**What is required**
Which lines of the data contain the string "restauration"? Show each of them.

**Data extract**
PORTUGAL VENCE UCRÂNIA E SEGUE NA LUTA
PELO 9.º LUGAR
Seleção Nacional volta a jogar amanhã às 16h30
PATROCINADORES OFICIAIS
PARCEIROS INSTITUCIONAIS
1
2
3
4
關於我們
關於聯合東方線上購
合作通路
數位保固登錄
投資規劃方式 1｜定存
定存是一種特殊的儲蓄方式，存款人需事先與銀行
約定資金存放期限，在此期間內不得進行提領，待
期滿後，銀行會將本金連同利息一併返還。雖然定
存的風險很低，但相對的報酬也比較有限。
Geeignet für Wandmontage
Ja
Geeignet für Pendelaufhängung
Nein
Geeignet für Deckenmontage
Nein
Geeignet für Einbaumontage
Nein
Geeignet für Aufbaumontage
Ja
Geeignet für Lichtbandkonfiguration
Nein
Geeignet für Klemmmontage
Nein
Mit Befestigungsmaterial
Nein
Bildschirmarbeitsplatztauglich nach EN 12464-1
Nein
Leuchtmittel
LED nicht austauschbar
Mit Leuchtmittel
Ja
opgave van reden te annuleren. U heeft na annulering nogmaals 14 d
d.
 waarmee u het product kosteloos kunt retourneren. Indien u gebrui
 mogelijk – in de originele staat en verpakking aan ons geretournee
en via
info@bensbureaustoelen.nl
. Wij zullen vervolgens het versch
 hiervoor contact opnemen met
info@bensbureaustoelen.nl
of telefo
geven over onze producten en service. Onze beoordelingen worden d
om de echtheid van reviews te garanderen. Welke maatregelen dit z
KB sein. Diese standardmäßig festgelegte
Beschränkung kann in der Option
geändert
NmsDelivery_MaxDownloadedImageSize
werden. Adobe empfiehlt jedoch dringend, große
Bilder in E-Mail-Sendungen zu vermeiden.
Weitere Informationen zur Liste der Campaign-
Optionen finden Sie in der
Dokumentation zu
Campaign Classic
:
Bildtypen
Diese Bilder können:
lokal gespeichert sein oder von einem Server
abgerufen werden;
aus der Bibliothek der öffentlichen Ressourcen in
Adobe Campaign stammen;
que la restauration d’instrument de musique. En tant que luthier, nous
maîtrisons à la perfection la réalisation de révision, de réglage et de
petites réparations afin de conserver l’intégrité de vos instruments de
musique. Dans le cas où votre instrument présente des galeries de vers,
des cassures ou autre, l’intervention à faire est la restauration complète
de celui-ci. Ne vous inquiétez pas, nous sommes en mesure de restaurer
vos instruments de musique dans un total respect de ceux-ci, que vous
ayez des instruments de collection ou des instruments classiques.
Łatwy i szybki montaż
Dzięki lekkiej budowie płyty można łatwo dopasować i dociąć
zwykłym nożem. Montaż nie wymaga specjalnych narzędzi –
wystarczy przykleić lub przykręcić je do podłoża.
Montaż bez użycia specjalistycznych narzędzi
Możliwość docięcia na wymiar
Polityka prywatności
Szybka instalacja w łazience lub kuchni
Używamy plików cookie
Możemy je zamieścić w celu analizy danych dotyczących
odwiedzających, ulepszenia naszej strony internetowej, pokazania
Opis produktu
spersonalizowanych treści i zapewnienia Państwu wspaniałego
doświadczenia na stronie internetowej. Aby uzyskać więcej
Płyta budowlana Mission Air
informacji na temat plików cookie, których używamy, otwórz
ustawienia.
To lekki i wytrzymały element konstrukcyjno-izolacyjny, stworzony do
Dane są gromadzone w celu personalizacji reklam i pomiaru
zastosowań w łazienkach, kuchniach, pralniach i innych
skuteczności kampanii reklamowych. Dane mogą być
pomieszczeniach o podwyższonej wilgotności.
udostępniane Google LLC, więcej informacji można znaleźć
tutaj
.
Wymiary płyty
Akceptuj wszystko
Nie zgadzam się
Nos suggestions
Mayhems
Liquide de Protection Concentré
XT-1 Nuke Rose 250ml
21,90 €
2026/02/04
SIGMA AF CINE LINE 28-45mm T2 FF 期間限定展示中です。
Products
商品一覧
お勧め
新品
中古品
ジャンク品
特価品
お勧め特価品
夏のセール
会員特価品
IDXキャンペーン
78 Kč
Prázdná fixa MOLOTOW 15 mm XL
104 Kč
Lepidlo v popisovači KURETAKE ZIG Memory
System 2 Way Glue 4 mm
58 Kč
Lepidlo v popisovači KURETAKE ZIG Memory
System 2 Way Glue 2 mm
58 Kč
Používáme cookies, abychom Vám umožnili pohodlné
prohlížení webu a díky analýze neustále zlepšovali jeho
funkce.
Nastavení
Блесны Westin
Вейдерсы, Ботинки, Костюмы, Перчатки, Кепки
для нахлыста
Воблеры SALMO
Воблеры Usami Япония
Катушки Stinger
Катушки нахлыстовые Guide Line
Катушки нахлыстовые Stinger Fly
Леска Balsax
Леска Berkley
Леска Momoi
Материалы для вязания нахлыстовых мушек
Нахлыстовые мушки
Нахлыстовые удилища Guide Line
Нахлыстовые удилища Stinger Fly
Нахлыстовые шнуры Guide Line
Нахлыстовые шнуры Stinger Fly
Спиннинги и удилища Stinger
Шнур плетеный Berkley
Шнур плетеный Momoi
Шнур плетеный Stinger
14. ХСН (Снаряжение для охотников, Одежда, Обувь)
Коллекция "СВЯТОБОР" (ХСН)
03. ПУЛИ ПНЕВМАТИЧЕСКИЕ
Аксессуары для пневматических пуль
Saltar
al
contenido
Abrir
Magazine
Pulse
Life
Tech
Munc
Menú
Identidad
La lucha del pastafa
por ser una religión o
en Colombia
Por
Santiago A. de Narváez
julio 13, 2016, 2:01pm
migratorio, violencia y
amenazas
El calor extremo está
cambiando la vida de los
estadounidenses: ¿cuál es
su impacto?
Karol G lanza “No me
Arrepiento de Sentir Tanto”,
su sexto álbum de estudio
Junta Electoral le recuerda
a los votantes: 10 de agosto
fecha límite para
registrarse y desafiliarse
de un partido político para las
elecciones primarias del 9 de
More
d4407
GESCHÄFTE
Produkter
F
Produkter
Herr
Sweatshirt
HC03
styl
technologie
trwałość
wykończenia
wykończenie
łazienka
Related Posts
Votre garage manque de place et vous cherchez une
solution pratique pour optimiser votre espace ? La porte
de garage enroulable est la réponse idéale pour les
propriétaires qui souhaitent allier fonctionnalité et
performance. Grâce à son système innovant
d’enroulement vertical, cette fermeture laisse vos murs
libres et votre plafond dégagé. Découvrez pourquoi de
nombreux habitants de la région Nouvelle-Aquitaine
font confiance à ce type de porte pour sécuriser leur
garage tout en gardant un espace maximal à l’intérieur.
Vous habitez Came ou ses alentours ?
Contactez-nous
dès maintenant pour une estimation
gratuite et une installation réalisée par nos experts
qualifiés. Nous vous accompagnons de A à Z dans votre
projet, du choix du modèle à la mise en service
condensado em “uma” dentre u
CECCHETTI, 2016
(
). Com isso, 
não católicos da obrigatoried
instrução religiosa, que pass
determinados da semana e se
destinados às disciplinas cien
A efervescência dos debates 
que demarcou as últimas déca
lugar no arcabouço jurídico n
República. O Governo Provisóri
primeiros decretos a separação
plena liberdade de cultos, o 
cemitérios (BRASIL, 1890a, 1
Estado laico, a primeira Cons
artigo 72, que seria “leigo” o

**Written answer**
que la restauration d’instrument de musique. En tant que luthier, nous
des cassures ou autre, l’intervention à faire est la restauration complète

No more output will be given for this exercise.